Te quiere, tu amigo encandilado.

3 comentarios:

A.B dijo...

A veces las epopeyas no necesitan ser enciclopédicas. Basta un blogoartículo para ver al "héroe" y sus valores combatir con seriedad los embates de la vida.

(Nota:
Aclaro que esto no es una ironía)

He llorado en algunos momentos, y me ha permitido hacerme preguntas sobre la naturaleza del ser. Y me inclino a pensar que, a partir de relatos como éste, nada puede generalizarse y buscar estándares sobre la naturaleza humana. Somos quienes somos y, a la vez, somos seres únicos, con todas las variantes que haya y pueda haber entre los sujetos.Lo vivido nos marca y nos conforma... y así se sucede la construcción de nuestros "yoes" a lo largo de nuestro recorrido por la vida.

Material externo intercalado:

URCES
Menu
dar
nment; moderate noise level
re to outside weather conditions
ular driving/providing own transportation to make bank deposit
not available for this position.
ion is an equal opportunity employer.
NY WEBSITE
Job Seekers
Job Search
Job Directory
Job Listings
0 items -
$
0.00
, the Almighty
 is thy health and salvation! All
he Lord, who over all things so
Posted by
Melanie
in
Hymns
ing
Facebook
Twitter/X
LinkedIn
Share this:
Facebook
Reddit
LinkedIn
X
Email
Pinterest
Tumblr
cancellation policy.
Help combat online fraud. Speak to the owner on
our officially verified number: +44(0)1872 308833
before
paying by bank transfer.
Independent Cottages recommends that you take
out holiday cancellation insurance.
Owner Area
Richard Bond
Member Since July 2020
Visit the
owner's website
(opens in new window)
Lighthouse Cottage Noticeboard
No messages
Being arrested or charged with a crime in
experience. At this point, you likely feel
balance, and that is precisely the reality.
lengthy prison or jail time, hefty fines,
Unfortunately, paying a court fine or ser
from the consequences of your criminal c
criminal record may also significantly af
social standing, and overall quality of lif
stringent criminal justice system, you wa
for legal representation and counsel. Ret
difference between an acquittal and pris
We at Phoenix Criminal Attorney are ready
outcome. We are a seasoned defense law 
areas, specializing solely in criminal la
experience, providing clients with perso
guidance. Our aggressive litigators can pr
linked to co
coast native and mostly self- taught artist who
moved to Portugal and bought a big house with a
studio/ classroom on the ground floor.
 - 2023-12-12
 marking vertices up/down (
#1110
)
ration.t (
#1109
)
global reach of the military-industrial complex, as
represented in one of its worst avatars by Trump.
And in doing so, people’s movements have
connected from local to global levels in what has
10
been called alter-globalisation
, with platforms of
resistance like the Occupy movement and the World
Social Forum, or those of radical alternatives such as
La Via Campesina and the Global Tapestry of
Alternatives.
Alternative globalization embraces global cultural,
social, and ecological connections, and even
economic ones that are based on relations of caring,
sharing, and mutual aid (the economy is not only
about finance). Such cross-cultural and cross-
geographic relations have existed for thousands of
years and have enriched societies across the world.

Un abrazo Alejandro y otro,sin duda, de la Mujer Adriática.

Amílcar Barca.

Anónimo dijo...

Sincero y sucio. Felicidades a Ramón.

Anónimo dijo...

Con ciertos reparos comienzo a leer este texto. Los prejuicios pesan. Pero en medio de tanta historia carnal contada tan descarnadamente, asoma la silueta de un hombre que ha vivido y perdido mucho, que libra una batalla contra sus demonios y los de otros. Que la escritura (o cualquier sucedáneo) nos ayude a trascender nuestras existencias.